The problem:
Every record that follows should be output exactly as it is given.
◇ ◇ ◇ ◇ ◇
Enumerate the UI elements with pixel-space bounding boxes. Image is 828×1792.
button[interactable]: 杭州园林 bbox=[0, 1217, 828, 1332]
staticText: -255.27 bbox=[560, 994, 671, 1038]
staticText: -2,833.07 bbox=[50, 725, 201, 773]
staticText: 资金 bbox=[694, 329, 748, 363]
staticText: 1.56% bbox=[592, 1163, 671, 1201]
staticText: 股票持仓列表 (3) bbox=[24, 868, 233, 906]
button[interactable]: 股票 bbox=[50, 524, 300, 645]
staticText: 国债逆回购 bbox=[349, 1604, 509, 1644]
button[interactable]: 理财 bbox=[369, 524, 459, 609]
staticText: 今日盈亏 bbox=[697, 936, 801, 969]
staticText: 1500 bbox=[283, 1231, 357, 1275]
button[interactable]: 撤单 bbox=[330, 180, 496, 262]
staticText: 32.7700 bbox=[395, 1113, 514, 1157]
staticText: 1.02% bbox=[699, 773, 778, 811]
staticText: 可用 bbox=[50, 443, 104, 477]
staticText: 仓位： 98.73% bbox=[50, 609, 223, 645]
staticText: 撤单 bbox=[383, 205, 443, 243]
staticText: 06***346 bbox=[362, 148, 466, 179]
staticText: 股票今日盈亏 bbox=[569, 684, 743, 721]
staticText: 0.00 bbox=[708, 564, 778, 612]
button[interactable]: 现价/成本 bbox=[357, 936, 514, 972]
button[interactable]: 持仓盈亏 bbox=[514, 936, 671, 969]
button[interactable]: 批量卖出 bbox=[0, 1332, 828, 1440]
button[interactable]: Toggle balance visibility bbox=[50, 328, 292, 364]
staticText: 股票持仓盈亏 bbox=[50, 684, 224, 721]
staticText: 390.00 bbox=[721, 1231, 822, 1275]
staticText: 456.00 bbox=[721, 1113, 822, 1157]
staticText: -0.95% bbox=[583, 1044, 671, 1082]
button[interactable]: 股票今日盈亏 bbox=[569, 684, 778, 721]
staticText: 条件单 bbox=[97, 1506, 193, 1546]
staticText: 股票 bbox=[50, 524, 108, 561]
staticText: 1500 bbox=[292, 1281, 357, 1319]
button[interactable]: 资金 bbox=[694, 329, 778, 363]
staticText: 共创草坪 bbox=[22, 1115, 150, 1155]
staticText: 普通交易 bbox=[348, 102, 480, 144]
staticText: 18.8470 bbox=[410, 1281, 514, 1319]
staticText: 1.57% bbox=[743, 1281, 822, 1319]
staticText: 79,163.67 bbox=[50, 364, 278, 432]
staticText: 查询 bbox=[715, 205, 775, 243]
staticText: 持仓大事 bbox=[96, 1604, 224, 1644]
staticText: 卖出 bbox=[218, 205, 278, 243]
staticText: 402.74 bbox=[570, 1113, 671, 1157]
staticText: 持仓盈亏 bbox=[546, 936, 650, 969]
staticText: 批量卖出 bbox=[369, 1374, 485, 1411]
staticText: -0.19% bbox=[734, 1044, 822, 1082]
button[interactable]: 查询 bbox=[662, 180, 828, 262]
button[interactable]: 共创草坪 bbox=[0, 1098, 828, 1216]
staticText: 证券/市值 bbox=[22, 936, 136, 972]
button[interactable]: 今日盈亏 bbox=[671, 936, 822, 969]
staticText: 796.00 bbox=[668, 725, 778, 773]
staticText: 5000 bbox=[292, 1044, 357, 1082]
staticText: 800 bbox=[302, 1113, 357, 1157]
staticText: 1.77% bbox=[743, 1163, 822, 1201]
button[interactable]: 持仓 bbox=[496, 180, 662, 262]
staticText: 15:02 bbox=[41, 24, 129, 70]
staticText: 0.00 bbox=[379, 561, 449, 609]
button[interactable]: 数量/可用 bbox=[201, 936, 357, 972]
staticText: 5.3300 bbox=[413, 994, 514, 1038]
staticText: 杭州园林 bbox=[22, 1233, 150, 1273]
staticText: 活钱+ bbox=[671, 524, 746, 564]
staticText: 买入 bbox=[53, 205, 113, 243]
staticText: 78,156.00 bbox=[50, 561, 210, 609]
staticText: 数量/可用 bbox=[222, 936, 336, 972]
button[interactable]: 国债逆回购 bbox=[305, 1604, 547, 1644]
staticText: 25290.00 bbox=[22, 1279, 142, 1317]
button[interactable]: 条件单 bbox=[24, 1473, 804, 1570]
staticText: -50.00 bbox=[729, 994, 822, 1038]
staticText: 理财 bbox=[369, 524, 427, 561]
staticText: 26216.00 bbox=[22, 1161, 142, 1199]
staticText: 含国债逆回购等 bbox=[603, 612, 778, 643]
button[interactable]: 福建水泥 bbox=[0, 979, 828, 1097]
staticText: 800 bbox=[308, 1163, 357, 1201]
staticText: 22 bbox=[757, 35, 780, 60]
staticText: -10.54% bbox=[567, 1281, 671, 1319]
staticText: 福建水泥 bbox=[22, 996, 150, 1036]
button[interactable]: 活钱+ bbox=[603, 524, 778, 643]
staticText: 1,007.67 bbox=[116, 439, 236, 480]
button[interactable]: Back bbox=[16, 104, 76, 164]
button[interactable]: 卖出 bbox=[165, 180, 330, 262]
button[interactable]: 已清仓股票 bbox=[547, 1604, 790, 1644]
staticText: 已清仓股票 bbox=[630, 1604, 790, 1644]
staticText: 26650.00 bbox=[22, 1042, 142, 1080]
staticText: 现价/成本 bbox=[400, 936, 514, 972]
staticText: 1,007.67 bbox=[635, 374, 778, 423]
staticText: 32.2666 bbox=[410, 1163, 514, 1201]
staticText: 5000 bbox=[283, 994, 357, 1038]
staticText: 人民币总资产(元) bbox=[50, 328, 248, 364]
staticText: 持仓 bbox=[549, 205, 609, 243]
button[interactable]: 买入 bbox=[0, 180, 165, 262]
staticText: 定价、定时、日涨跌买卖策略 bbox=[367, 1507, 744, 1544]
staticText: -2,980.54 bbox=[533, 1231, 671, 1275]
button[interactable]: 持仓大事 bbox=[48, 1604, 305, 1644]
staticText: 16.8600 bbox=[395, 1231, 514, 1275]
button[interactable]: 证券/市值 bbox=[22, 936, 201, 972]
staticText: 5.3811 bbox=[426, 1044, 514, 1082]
◇ ◇ ◇ ◇ ◇
Output of the task:
Enumerate the UI elements with pixel-space bounding boxes. Image is 828×1792.
button[interactable]: 杭州园林 bbox=[0, 1217, 828, 1332]
staticText: -255.27 bbox=[560, 994, 671, 1038]
staticText: -2,833.07 bbox=[50, 725, 201, 773]
staticText: 资金 bbox=[694, 329, 748, 363]
staticText: 1.56% bbox=[592, 1163, 671, 1201]
staticText: 股票持仓列表 (3) bbox=[24, 868, 233, 906]
button[interactable]: 股票 bbox=[50, 524, 300, 645]
staticText: 国债逆回购 bbox=[349, 1604, 509, 1644]
button[interactable]: 理财 bbox=[369, 524, 459, 609]
staticText: 今日盈亏 bbox=[697, 936, 801, 969]
staticText: 1500 bbox=[283, 1231, 357, 1275]
button[interactable]: 撤单 bbox=[330, 180, 496, 262]
staticText: 32.7700 bbox=[395, 1113, 514, 1157]
staticText: 1.02% bbox=[699, 773, 778, 811]
staticText: 可用 bbox=[50, 443, 104, 477]
staticText: 仓位： 98.73% bbox=[50, 609, 223, 645]
staticText: 撤单 bbox=[383, 205, 443, 243]
staticText: 06***346 bbox=[362, 148, 466, 179]
staticText: 股票今日盈亏 bbox=[569, 684, 743, 721]
staticText: 0.00 bbox=[708, 564, 778, 612]
button[interactable]: 现价/成本 bbox=[357, 936, 514, 972]
button[interactable]: 持仓盈亏 bbox=[514, 936, 671, 969]
button[interactable]: 批量卖出 bbox=[0, 1332, 828, 1440]
button[interactable]: Toggle balance visibility bbox=[50, 328, 292, 364]
staticText: 股票持仓盈亏 bbox=[50, 684, 224, 721]
staticText: 390.00 bbox=[721, 1231, 822, 1275]
staticText: 456.00 bbox=[721, 1113, 822, 1157]
staticText: -0.95% bbox=[583, 1044, 671, 1082]
button[interactable]: 股票今日盈亏 bbox=[569, 684, 778, 721]
staticText: 条件单 bbox=[97, 1506, 193, 1546]
staticText: 股票 bbox=[50, 524, 108, 561]
staticText: 1500 bbox=[292, 1281, 357, 1319]
button[interactable]: 资金 bbox=[694, 329, 778, 363]
staticText: 共创草坪 bbox=[22, 1115, 150, 1155]
staticText: 普通交易 bbox=[348, 102, 480, 144]
staticText: 18.8470 bbox=[410, 1281, 514, 1319]
staticText: 1.57% bbox=[743, 1281, 822, 1319]
staticText: 79,163.67 bbox=[50, 364, 278, 432]
staticText: 查询 bbox=[715, 205, 775, 243]
staticText: 持仓大事 bbox=[96, 1604, 224, 1644]
staticText: 卖出 bbox=[218, 205, 278, 243]
staticText: 402.74 bbox=[570, 1113, 671, 1157]
staticText: 持仓盈亏 bbox=[546, 936, 650, 969]
staticText: 批量卖出 bbox=[369, 1374, 485, 1411]
staticText: -0.19% bbox=[734, 1044, 822, 1082]
button[interactable]: 查询 bbox=[662, 180, 828, 262]
button[interactable]: 共创草坪 bbox=[0, 1098, 828, 1216]
staticText: 证券/市值 bbox=[22, 936, 136, 972]
button[interactable]: 今日盈亏 bbox=[671, 936, 822, 969]
staticText: 796.00 bbox=[668, 725, 778, 773]
staticText: 5000 bbox=[292, 1044, 357, 1082]
staticText: 800 bbox=[302, 1113, 357, 1157]
staticText: 1.77% bbox=[743, 1163, 822, 1201]
button[interactable]: 持仓 bbox=[496, 180, 662, 262]
staticText: 15:02 bbox=[41, 24, 129, 70]
staticText: 0.00 bbox=[379, 561, 449, 609]
button[interactable]: 数量/可用 bbox=[201, 936, 357, 972]
staticText: 5.3300 bbox=[413, 994, 514, 1038]
staticText: 杭州园林 bbox=[22, 1233, 150, 1273]
staticText: 活钱+ bbox=[671, 524, 746, 564]
staticText: 买入 bbox=[53, 205, 113, 243]
staticText: 78,156.00 bbox=[50, 561, 210, 609]
staticText: 数量/可用 bbox=[222, 936, 336, 972]
button[interactable]: 国债逆回购 bbox=[305, 1604, 547, 1644]
staticText: 25290.00 bbox=[22, 1279, 142, 1317]
button[interactable]: 条件单 bbox=[24, 1473, 804, 1570]
staticText: -50.00 bbox=[729, 994, 822, 1038]
staticText: 理财 bbox=[369, 524, 427, 561]
staticText: 26216.00 bbox=[22, 1161, 142, 1199]
staticText: 含国债逆回购等 bbox=[603, 612, 778, 643]
button[interactable]: 福建水泥 bbox=[0, 979, 828, 1097]
staticText: 800 bbox=[308, 1163, 357, 1201]
staticText: 22 bbox=[757, 35, 780, 60]
staticText: -10.54% bbox=[567, 1281, 671, 1319]
staticText: 福建水泥 bbox=[22, 996, 150, 1036]
button[interactable]: 活钱+ bbox=[603, 524, 778, 643]
staticText: 1,007.67 bbox=[116, 439, 236, 480]
button[interactable]: Back bbox=[16, 104, 76, 164]
button[interactable]: 卖出 bbox=[165, 180, 330, 262]
button[interactable]: 已清仓股票 bbox=[547, 1604, 790, 1644]
staticText: 已清仓股票 bbox=[630, 1604, 790, 1644]
staticText: 26650.00 bbox=[22, 1042, 142, 1080]
staticText: 现价/成本 bbox=[400, 936, 514, 972]
staticText: 1,007.67 bbox=[635, 374, 778, 423]
staticText: 32.2666 bbox=[410, 1163, 514, 1201]
staticText: 5000 bbox=[283, 994, 357, 1038]
staticText: 人民币总资产(元) bbox=[50, 328, 248, 364]
staticText: 持仓 bbox=[549, 205, 609, 243]
button[interactable]: 买入 bbox=[0, 180, 165, 262]
staticText: 定价、定时、日涨跌买卖策略 bbox=[367, 1507, 744, 1544]
staticText: -2,980.54 bbox=[533, 1231, 671, 1275]
button[interactable]: 持仓大事 bbox=[48, 1604, 305, 1644]
staticText: 16.8600 bbox=[395, 1231, 514, 1275]
button[interactable]: 证券/市值 bbox=[22, 936, 201, 972]
staticText: 5.3811 bbox=[426, 1044, 514, 1082]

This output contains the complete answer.